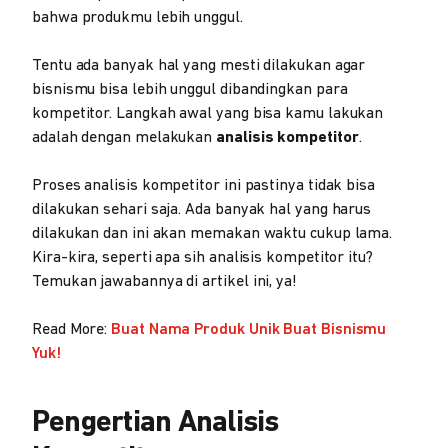
bahwa produkmu lebih unggul.
Tentu ada banyak hal yang mesti dilakukan agar
bisnismu bisa lebih unggul dibandingkan para
kompetitor. Langkah awal yang bisa kamu lakukan
adalah dengan melakukan
analisis kompetitor
.
Proses analisis kompetitor ini pastinya tidak bisa
dilakukan sehari saja. Ada banyak hal yang harus
dilakukan dan ini akan memakan waktu cukup lama.
Kira-kira, seperti apa sih analisis kompetitor itu?
Temukan jawabannya di artikel ini, ya!
Read More:
Buat Nama Produk Unik Buat Bisnismu
Yuk!
Pengertian Analisis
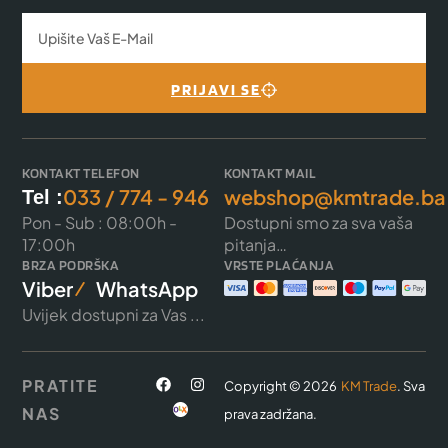
PRIJAVI SE
KONTAKT TELEFON
KONTAKT MAIL
033 / 774 - 946
webshop@kmtrade.ba
Tel :
Pon - Sub : 08:00h -
Dostupni smo za sva vaša
17:00h
pitanja…
BRZA PODRŠKA
VRSTE PLAĆANJA
Viber
WhatsApp
Uvijek dostupni za Vas ...
PRATITE
Copyright © 2026
KM Trade
. Sva
NAS
prava zadržana.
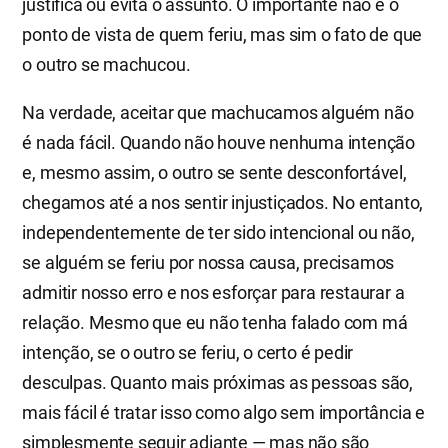
justifica ou evita o assunto. O importante não é o
ponto de vista de quem feriu, mas sim o fato de que
o outro se machucou.
Na verdade, aceitar que machucamos alguém não
é nada fácil. Quando não houve nenhuma intenção
e, mesmo assim, o outro se sente desconfortável,
chegamos até a nos sentir injustiçados. No entanto,
independentemente de ter sido intencional ou não,
se alguém se feriu por nossa causa, precisamos
admitir nosso erro e nos esforçar para restaurar a
relação. Mesmo que eu não tenha falado com má
intenção, se o outro se feriu, o certo é pedir
desculpas. Quanto mais próximas as pessoas são,
mais fácil é tratar isso como algo sem importância e
simplesmente seguir adiante — mas não são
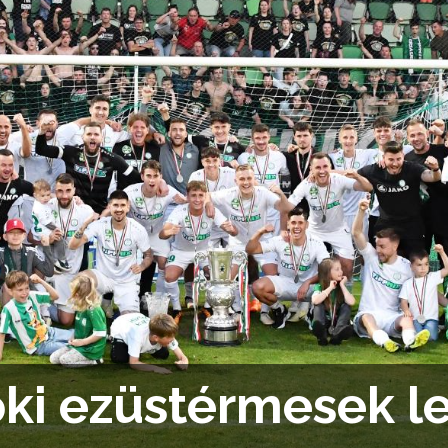
ki ezüstérmesek l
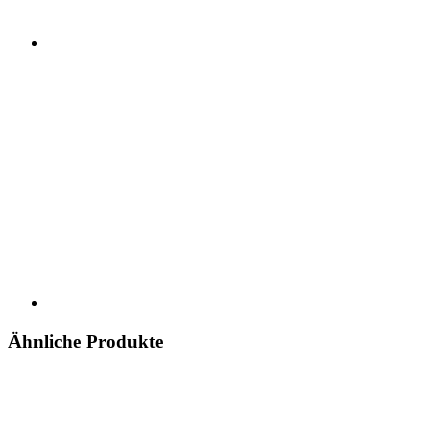
Ähnliche Produkte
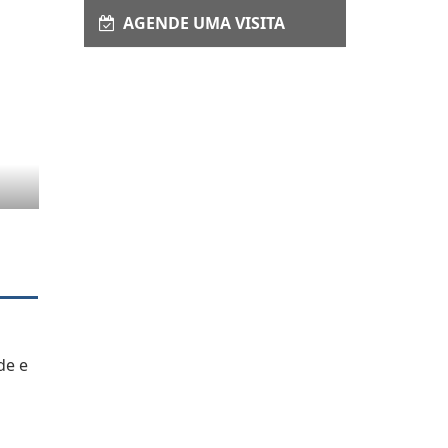
AGENDE UMA VISITA
de e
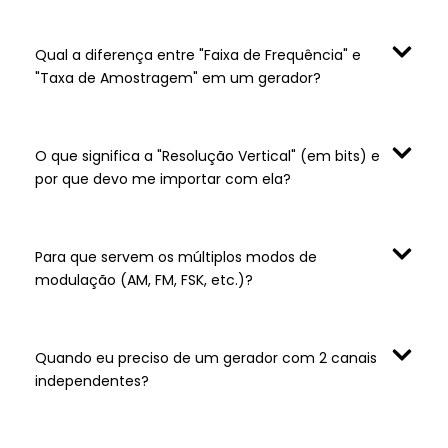
Qual a diferença entre "Faixa de Frequência" e
"Taxa de Amostragem" em um gerador?
O que significa a "Resolução Vertical" (em bits) e
por que devo me importar com ela?
Para que servem os múltiplos modos de
modulação (AM, FM, FSK, etc.)?
Quando eu preciso de um gerador com 2 canais
independentes?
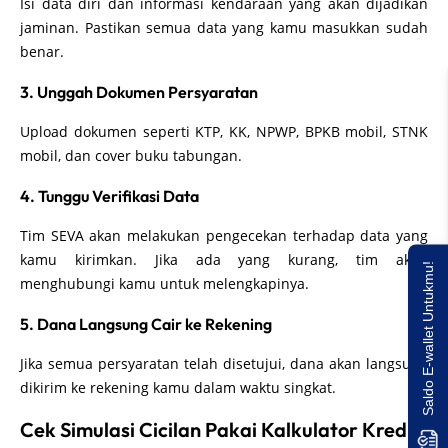
Isi data diri dan informasi kendaraan yang akan dijadikan
jaminan. Pastikan semua data yang kamu masukkan sudah
benar.
3. Unggah Dokumen Persyaratan
Upload dokumen seperti KTP, KK, NPWP, BPKB mobil, STNK
mobil, dan cover buku tabungan.
4. Tunggu Verifikasi Data
Tim SEVA akan melakukan pengecekan terhadap data yang
kamu kirimkan. Jika ada yang kurang, tim akan
Saldo E-wallet Untukmu!
menghubungi kamu untuk melengkapinya.
5. Dana Langsung Cair ke Rekening
Jika semua persyaratan telah disetujui, dana akan langsung
dikirim ke rekening kamu dalam waktu singkat.
Cek Simulasi Cicilan Pakai Kalkulator Kredit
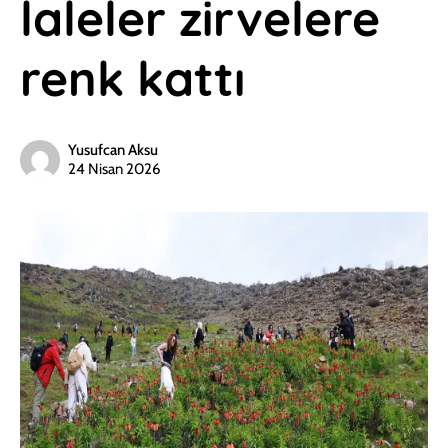
laleler zirvelere
renk kattı
Yusufcan Aksu
24 Nisan 2026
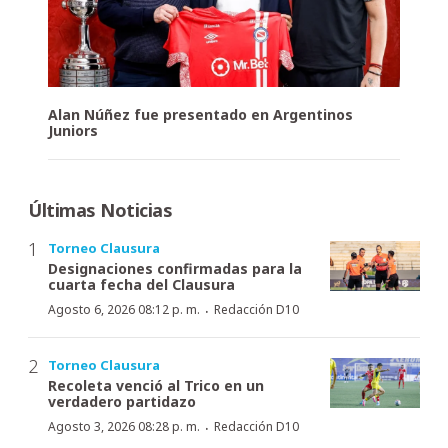
Alan Núñez fue presentado en Argentinos
Juniors
Últimas Noticias
Torneo Clausura
Designaciones confirmadas para la
cuarta fecha del Clausura
·
Agosto 6, 2026 08:12 p. m.
Redacción D10
Torneo Clausura
Recoleta venció al Trico en un
verdadero partidazo
·
Agosto 3, 2026 08:28 p. m.
Redacción D10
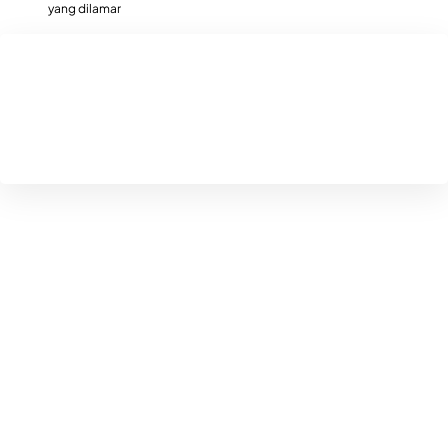
yang dilamar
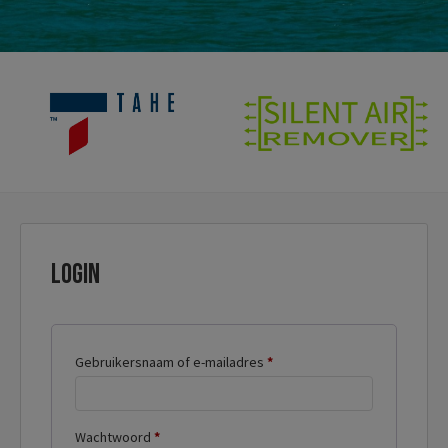
Login
Vereist
Gebruikersnaam of e-mailadres
*
Vereist
Wachtwoord
*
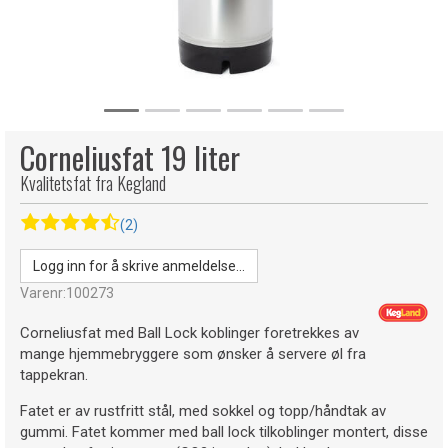
Corneliusfat 19 liter
Kvalitetsfat fra Kegland
(2)
Logg inn for å skrive anmeldelse...
Varenr:
100273
Corneliusfat med Ball Lock koblinger foretrekkes av
mange hjemmebryggere som ønsker å servere øl fra
tappekran.
Fatet er av rustfritt stål, med sokkel og topp/håndtak av
gummi. Fatet kommer med ball lock tilkoblinger montert, disse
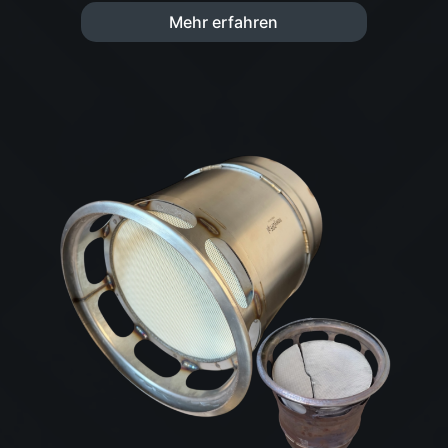
Mehr erfahren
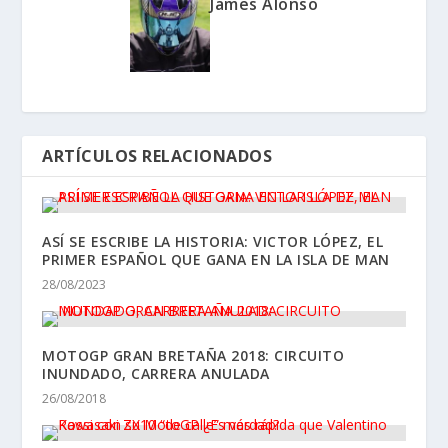
James Alonso
ARTÍCULOS RELACIONADOS
ASÍ SE ESCRIBE LA HISTORIA: VICTOR LÓPEZ, EL
PRIMER ESPAÑOL QUE GANA EN LA ISLA DE MAN
28/08/2023
MOTOGP GRAN BRETAÑA 2018: CIRCUITO
INUNDADO, CARRERA ANULADA
26/08/2018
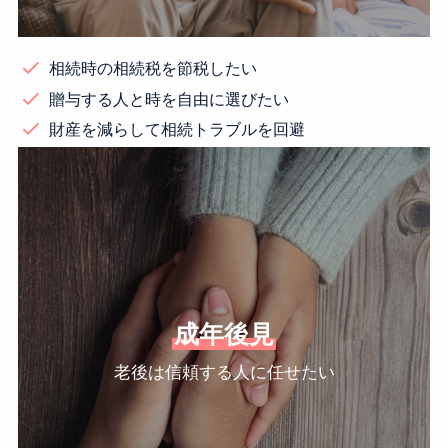
相続時の相続税を節税したい
贈与する人と時を自由に選びたい
財産を減らして相続トラブルを回避
成年後見
老後は信頼する人に任せたい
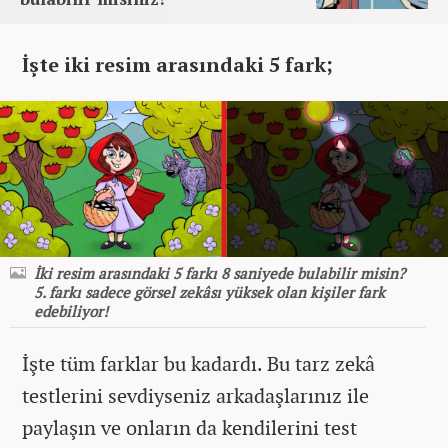
İşte iki resim arasındaki 5 fark;
İki resim arasındaki 5 farkı 8 saniyede bulabilir misin?
5. farkı sadece görsel zekâsı yüksek olan kişiler fark
edebiliyor!
İşte tüm farklar bu kadardı. Bu tarz zekâ
testlerini sevdiyseniz arkadaşlarınız ile
paylaşın ve onların da kendilerini test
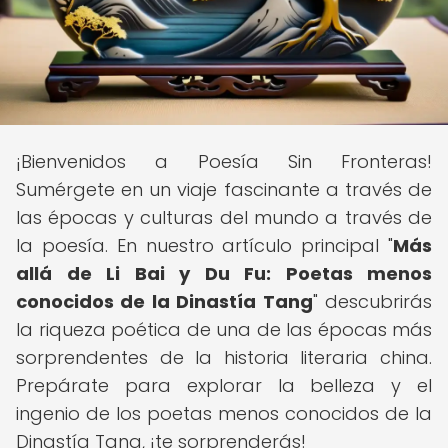
¡Bienvenidos a Poesía Sin Fronteras!
Sumérgete en un viaje fascinante a través de
las épocas y culturas del mundo a través de
la poesía. En nuestro artículo principal "
Más
allá de Li Bai y Du Fu: Poetas menos
conocidos de la Dinastía Tang
" descubrirás
la riqueza poética de una de las épocas más
sorprendentes de la historia literaria china.
Prepárate para explorar la belleza y el
ingenio de los poetas menos conocidos de la
Dinastía Tang, ¡te sorprenderás!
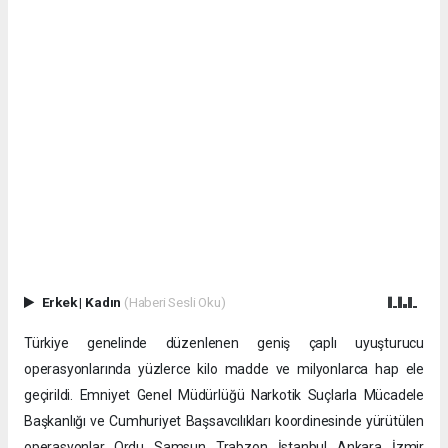
Erkek
|
Kadın
(Haberi Sesli Oku)
Türkiye genelinde düzenlenen geniş çaplı uyuşturucu
operasyonlarında yüzlerce kilo madde ve milyonlarca hap ele
geçirildi. Emniyet Genel Müdürlüğü Narkotik Suçlarla Mücadele
Başkanlığı ve Cumhuriyet Başsavcılıkları koordinesinde yürütülen
operasyonlar, Ordu, Samsun, Trabzon, İstanbul, Ankara, İzmir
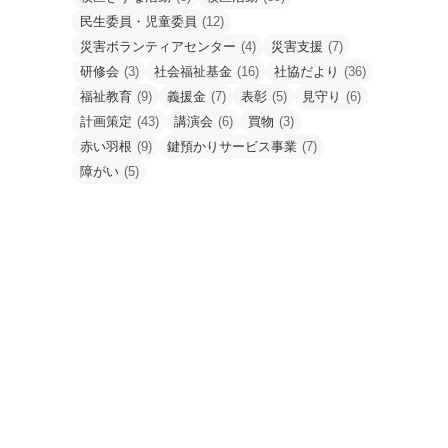
民生委員・児童委員
(12)
災害ボランティアセンター
(4)
災害支援
(7)
研修会
(3)
社会福祉基金
(16)
社協だより
(36)
福祉教育
(9)
義援金
(7)
表彰
(5)
見守り
(6)
計画策定
(43)
講演会
(6)
買物
(3)
赤い羽根
(9)
鍵預かりサービス事業
(7)
障がい
(5)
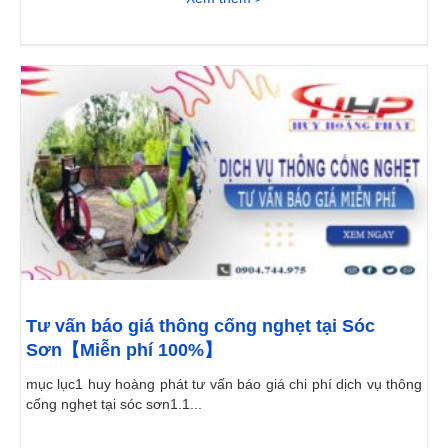
Tư vấn báo giá thông cống nghẹt tại Sóc
Sơn【Miễn phí 100%】
mục lục1 huy hoàng phát tư vấn báo giá chi phí dịch vụ thông
cống nghẹt tại sóc sơn1.1...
• • • • • • •
- YOUR GOAL
Would you write each entry out again exactly, omitting the images?

- RESULT BELOW
bahwa produkmu lebih unggul.
Tentu ada banyak hal yang mesti dilakukan agar
bisnismu bisa lebih unggul dibandingkan para
kompetitor. Langkah awal yang bisa kamu lakukan
adalah dengan melakukan
analisis kompetitor
.
Proses analisis kompetitor ini pastinya tidak bisa
dilakukan sehari saja. Ada banyak hal yang harus
dilakukan dan ini akan memakan waktu cukup lama.
Kira-kira, seperti apa sih analisis kompetitor itu?
Temukan jawabannya di artikel ini, ya!
Read More:
Buat Nama Produk Unik Buat Bisnismu
Yuk!
Pengertian Analisis
PRIJAVI SE
KONTAKT TELEFON
KONTAKT MAIL
033 / 774 - 946
webshop@kmtrade.ba
Tel :
Pon - Sub : 08:00h -
Dostupni smo za sva vaša
17:00h
pitanja…
BRZA PODRŠKA
VRSTE PLAĆANJA
Viber
WhatsApp
Uvijek dostupni za Vas ...
PRATITE
Copyright © 2026
KM Trade
. Sva
NAS
prava zadržana.
justifica ou evita o assunto. O importante não é o
ponto de vista de quem feriu, mas sim o fato de que
o outro se machucou.
Na verdade, aceitar que machucamos alguém não
é nada fácil. Quando não houve nenhuma intenção
e, mesmo assim, o outro se sente desconfortável,
chegamos até a nos sentir injustiçados. No entanto,
independentemente de ter sido intencional ou não,
se alguém se feriu por nossa causa, precisamos
admitir nosso erro e nos esforçar para restaurar a
relação. Mesmo que eu não tenha falado com má
intenção, se o outro se feriu, o certo é pedir
desculpas. Quanto mais próximas as pessoas são,
mais fácil é tratar isso como algo sem importância e
simplesmente seguir adiante — mas não são
ki ezüstérmesek l
Ähnliche Produkte
AGENDE UMA VISITA
de e
Qual a diferença entre "Faixa de Frequência" e
"Taxa de Amostragem" em um gerador?
O que significa a "Resolução Vertical" (em bits) e
por que devo me importar com ela?
Para que servem os múltiplos modos de
modulação (AM, FM, FSK, etc.)?
Quando eu preciso de um gerador com 2 canais
independentes?
Isi data diri dan informasi kendaraan yang akan dijadikan
jaminan. Pastikan semua data yang kamu masukkan sudah
benar.
3. Unggah Dokumen Persyaratan
Upload dokumen seperti KTP, KK, NPWP, BPKB mobil, STNK
mobil, dan cover buku tabungan.
4. Tunggu Verifikasi Data
Tim SEVA akan melakukan pengecekan terhadap data yang
kamu kirimkan. Jika ada yang kurang, tim akan
Saldo E-wallet Untukmu!
menghubungi kamu untuk melengkapinya.
5. Dana Langsung Cair ke Rekening
Jika semua persyaratan telah disetujui, dana akan langsung
dikirim ke rekening kamu dalam waktu singkat.
Cek Simulasi Cicilan Pakai Kalkulator Kredit
laleler zirvelere
renk kattı
Yusufcan Aksu
24 Nisan 2026
Alan Núñez fue presentado en Argentinos
Juniors
Últimas Noticias
Torneo Clausura
Designaciones confirmadas para la
cuarta fecha del Clausura
·
Agosto 6, 2026 08:12 p. m.
Redacción D10
Torneo Clausura
Recoleta venció al Trico en un
verdadero partidazo
·
Agosto 3, 2026 08:28 p. m.
Redacción D10
yang dilamar
Login
Vereist
Gebruikersnaam of e-mailadres
*
Vereist
Wachtwoord
*
Corneliusfat 19 liter
Kvalitetsfat fra Kegland
(2)
Logg inn for å skrive anmeldelse...
Varenr:
100273
Corneliusfat med Ball Lock koblinger foretrekkes av
mange hjemmebryggere som ønsker å servere øl fra
tappekran.
Fatet er av rustfritt stål, med sokkel og topp/håndtak av
gummi. Fatet kommer med ball lock tilkoblinger montert, disse
Mehr erfahren
James Alonso
ARTÍCULOS RELACIONADOS
ASÍ SE ESCRIBE LA HISTORIA: VICTOR LÓPEZ, EL
PRIMER ESPAÑOL QUE GANA EN LA ISLA DE MAN
28/08/2023
MOTOGP GRAN BRETAÑA 2018: CIRCUITO
INUNDADO, CARRERA ANULADA
26/08/2018
相続時の相続税を節税したい
贈与する人と時を自由に選びたい
財産を減らして相続トラブルを回避
成年後見
老後は信頼する人に任せたい
İşte iki resim arasındaki 5 fark;
İki resim arasındaki 5 farkı 8 saniyede bulabilir misin?
5. farkı sadece görsel zekâsı yüksek olan kişiler fark
edebiliyor!
İşte tüm farklar bu kadardı. Bu tarz zekâ
testlerini sevdiyseniz arkadaşlarınız ile
paylaşın ve onların da kendilerini test
¡Bienvenidos a Poesía Sin Fronteras!
Sumérgete en un viaje fascinante a través de
las épocas y culturas del mundo a través de
la poesía. En nuestro artículo principal "
Más
allá de Li Bai y Du Fu: Poetas menos
conocidos de la Dinastía Tang
" descubrirás
la riqueza poética de una de las épocas más
sorprendentes de la historia literaria china.
Prepárate para explorar la belleza y el
ingenio de los poetas menos conocidos de la
Dinastía Tang, ¡te sorprenderás!
Erkek
|
Kadın
(Haberi Sesli Oku)
Türkiye genelinde düzenlenen geniş çaplı uyuşturucu
operasyonlarında yüzlerce kilo madde ve milyonlarca hap ele
geçirildi. Emniyet Genel Müdürlüğü Narkotik Suçlarla Mücadele
Başkanlığı ve Cumhuriyet Başsavcılıkları koordinesinde yürütülen
operasyonlar, Ordu, Samsun, Trabzon, İstanbul, Ankara, İzmir
民生委員・児童委員
(12)
災害ボランティアセンター
(4)
災害支援
(7)
研修会
(3)
社会福祉基金
(16)
社協だより
(36)
福祉教育
(9)
義援金
(7)
表彰
(5)
見守り
(6)
計画策定
(43)
講演会
(6)
買物
(3)
赤い羽根
(9)
鍵預かりサービス事業
(7)
障がい
(5)
Tư vấn báo giá thông cống nghẹt tại Sóc
Sơn【Miễn phí 100%】
mục lục1 huy hoàng phát tư vấn báo giá chi phí dịch vụ thông
cống nghẹt tại sóc sơn1.1...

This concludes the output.